As deadly shootings increase, my wife and I question: is it safe to have kids?

%28Emily+Whinfrey+Bourassa+%7C+Special+to+The+Union%29

(Emily Whinfrey Bourassa | Special to The Union)

The decision to have children is a major one.

As a young couple, my wife and I have had many conversations about our future kids.

Usually we talk about issues such as costs, how we would like to be more financially stable before trying for our first child or even if we feel mature enough to be responsible to take care of another human being.

These conversations are always framed as “when” we have kids.

Last Tuesday, in the wake of the horrendous tragedy that occurred in Texas that ultimately left 19 children and two adults dead, my wife and I had a sobering conversation for the first time.

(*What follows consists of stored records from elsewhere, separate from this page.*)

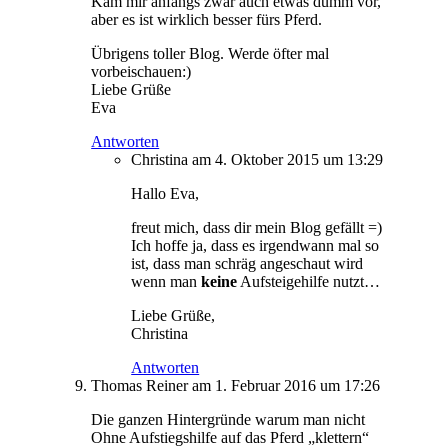
Kam mir anfangs zwar auch etwas dumm vor,
aber es ist wirklich besser fürs Pferd.
Übrigens toller Blog. Werde öfter mal
vorbeischauen:)
Liebe Grüße
Eva
Antworten
Christina
am 4. Oktober 2015 um 13:29
Hallo Eva,
freut mich, dass dir mein Blog gefällt =)
Ich hoffe ja, dass es irgendwann mal so
ist, dass man schräg angeschaut wird
wenn man
keine
Aufsteigehilfe nutzt…
Liebe Grüße,
Christina
Antworten
Thomas Reiner
am 1. Februar 2016 um 17:26
Die ganzen Hintergründe warum man nicht
Ohne Aufstiegshilfe auf das Pferd „klettern“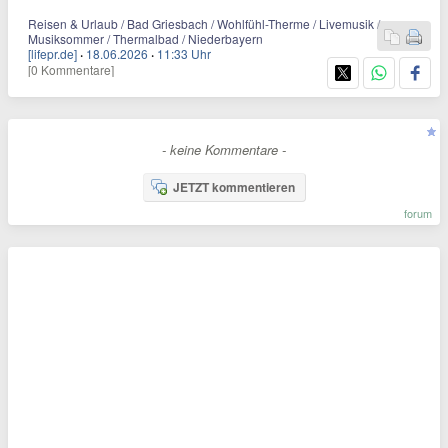
Reisen & Urlaub / Bad Griesbach / Wohlfühl-Therme / Livemusik /
Musiksommer / Thermalbad / Niederbayern
[lifepr.de]
·
18.06.2026
·
11:33 Uhr
[0 Kommentare]
- keine Kommentare -
JETZT kommentieren
forum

For the first time we questioned, “should” we have kids?

On Tuesday, May 24 an 18-year-old gunman shot his 66-year-old grandmother before entering Robb Elementary School, ultimately killing children who were all between the ages of 9 and 11.

Before that there was another high-profile mass shooting in Buffalo, New York.

While no children were killed in that incident, 10 adults were killed while grocery shopping.

What you might not have heard, and what gun violence archive organizations reports is that between the May 14 Buffalo shooting and the May 24 Uvalde shooting, there were 15 other instances of mass shootings spread out throughout the country, resulting in 11 people dead.

Although it might seem hyperbolic or reactionary to some, the major increase in gun violence in addition to our national and community leaders’ failure to address and curb the unnecessary deaths have some young people questioning the idea of having kids.

Before getting married both my wife and I acknowledged that children were something we both eventually wanted.

But there are new fears and factors to consider now and we are not alone.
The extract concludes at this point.